Criterion A: A prominent and persistent disturbance in mood (elevated, expansive, or irritable) with increased energy or activity that predominates in the clinical picture.

Five-day period of euphoria, markedly increased energy, pressured speech, grandiosity, minimal sleep. Mood disturbance is the predominant clinical feature. MET.
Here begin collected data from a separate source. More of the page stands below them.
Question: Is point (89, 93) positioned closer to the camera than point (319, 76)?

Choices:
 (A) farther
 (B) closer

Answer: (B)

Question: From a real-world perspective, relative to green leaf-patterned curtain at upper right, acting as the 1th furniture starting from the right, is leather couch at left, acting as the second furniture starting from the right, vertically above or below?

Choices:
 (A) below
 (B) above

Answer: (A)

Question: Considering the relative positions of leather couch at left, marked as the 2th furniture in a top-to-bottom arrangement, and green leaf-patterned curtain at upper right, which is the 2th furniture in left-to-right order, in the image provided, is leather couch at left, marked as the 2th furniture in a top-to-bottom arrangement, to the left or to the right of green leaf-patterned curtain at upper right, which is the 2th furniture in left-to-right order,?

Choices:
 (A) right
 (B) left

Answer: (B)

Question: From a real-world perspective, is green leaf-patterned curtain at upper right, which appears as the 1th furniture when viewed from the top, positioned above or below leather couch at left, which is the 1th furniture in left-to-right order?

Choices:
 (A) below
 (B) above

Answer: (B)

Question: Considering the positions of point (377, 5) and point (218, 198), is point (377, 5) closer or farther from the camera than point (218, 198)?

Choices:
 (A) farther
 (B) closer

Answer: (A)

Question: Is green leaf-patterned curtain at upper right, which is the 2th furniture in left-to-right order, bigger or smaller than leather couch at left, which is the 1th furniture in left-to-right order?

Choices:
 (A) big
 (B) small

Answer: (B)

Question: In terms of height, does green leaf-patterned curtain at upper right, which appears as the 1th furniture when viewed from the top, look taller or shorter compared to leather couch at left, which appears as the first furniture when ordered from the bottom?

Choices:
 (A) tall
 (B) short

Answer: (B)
Criterion B: Evidence from history, physical exam, or laboratory findings that symptoms developed during or soon after substance intoxication or withdrawal, AND the substance is capable of producing the symptoms.

Urine positive for cocaine. Daily cocaine use for 3 months. Cocaine is a known cause of manic-like states (dopaminergic stimulation). Symptoms developed in the context of escalating cocaine use. MET.
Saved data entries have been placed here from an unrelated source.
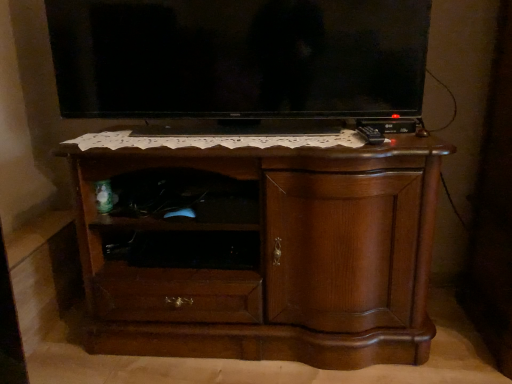 Question: Looking at the image, does black glossy tv at upper center seem bigger or smaller compared to black matte shelf at center?

Choices:
 (A) small
 (B) big

Answer: (B)

Question: Considering the positions of point (323, 110) and point (181, 233), is point (323, 110) closer or farther from the camera than point (181, 233)?

Choices:
 (A) farther
 (B) closer

Answer: (A)

Question: Which of these objects is positioned farthest from the brown wood chest of drawers at center?

Choices:
 (A) black matte shelf at center
 (B) black glossy tv at upper center

Answer: (B)

Question: Based on their relative distances, which object is nearer to the black matte shelf at center?

Choices:
 (A) black glossy tv at upper center
 (B) brown wood chest of drawers at center

Answer: (B)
Criterion C: Not better explained by a bipolar disorder that is not substance-induced.

No prior manic or hypomanic episodes before cocaine use began. No family history of bipolar disorder. No childhood/adolescent mood instability. Mother confirms normal premorbid personality. All manic symptoms have occurred exclusively during the period of cocaine use. MET — evidence supports substance-induced etiology.
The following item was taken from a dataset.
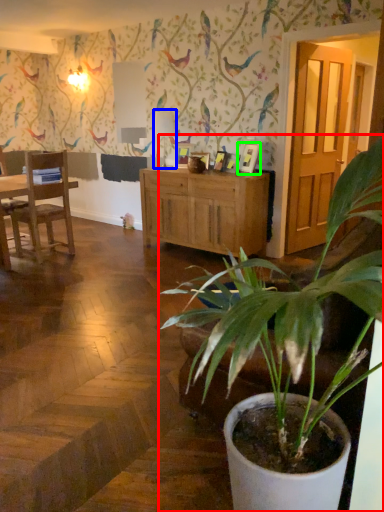 Question: Which is farther away from houseplant (highlighted by a red box)? lamp (highlighted by a blue box) or picture frame (highlighted by a green box)?

Choices:
 (A) lamp
 (B) picture frame

Answer: (A)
Step 2: Distinguishing from Primary Bipolar I

Feature Substance-Induced Mania Primary Bipolar I This Patient
Temporal relationship to substance Symptoms coincide with use/withdrawal Independent of substance use Substance-induced: all episodes during cocaine use period
Prior mood episodes None before substance use Episodes independent of substance None before cocaine use at age 29
Family history Variable Often positive for mood disorders Negative for bipolar
Resolution with sobriety Resolves within days-weeks of cessation Recurs independently Pending observation
Premorbid personality Stable May show cyclothymic traits Stable ('quiet, steady kid')
Physical signs Tachycardia, dilated pupils, other substance effects Usually absent Present: tachycardia, dilated pupils

Attribution Summary

The absence of any mood episodes before cocaine use, negative family history, stable premorbid personality, positive toxicology, and physical signs of stimulant use all support substance-induced etiology. The definitive test is clinical observation after sustained sobriety: if manic symptoms resolve completely and do not recur, the substance-induced diagnosis is confirmed.

Diagnostic Formulation

Diagnostic Conclusion

Substance/Medication-Induced Bipolar and Related Disorder, Cocaine, with Manic Features (F14.24): DSM-5-TR criteria for substance-induced bipolar met. Manic symptoms developed in temporal context of escalating cocaine use. No prior mood episodes independent of substance. Negative bipolar family history. Provisional diagnosis pending clinical course after sustained abstinence. If manic symptoms recur during verified sobriety, diagnosis would be revised to Bipolar I Disorder with comorbid Cocaine Use Disorder.

Teaching Points

  • The DSM-5-TR temporal attribution model requires the clinician to determine whether mood symptoms: (1) developed during or soon after substance use, (2) are caused by a substance capable of producing those symptoms, and (3) are not better explained by an independent mood disorder.
  • Cocaine-induced mania can be clinically indistinguishable from primary Bipolar I mania at a single cross-sectional assessment. The differential requires longitudinal information: premorbid history, family history, and clinical course during sustained sobriety.
  • The 'challenge' of stimulant-induced mania: cocaine produces its manic-like effects through dopamine reuptake inhibition, the same neurotransmitter system implicated in primary mania. This pharmacological overlap is why the clinical presentations are so similar.
  • Sustained sobriety observation is both diagnostic and therapeutic. If manic symptoms persist beyond the expected drug clearance window (cocaine: 72 hours for acute effects; chronic use may produce persistent effects for weeks), the probability of an independent bipolar disorder increases.
  • Dual diagnosis (Bipolar I + Stimulant Use Disorder) is common outside of the substance-induced designation. Some individuals with primary Bipolar Disorder use stimulants to prolong or intensify manic states. In such cases, both diagnoses are assigned independently.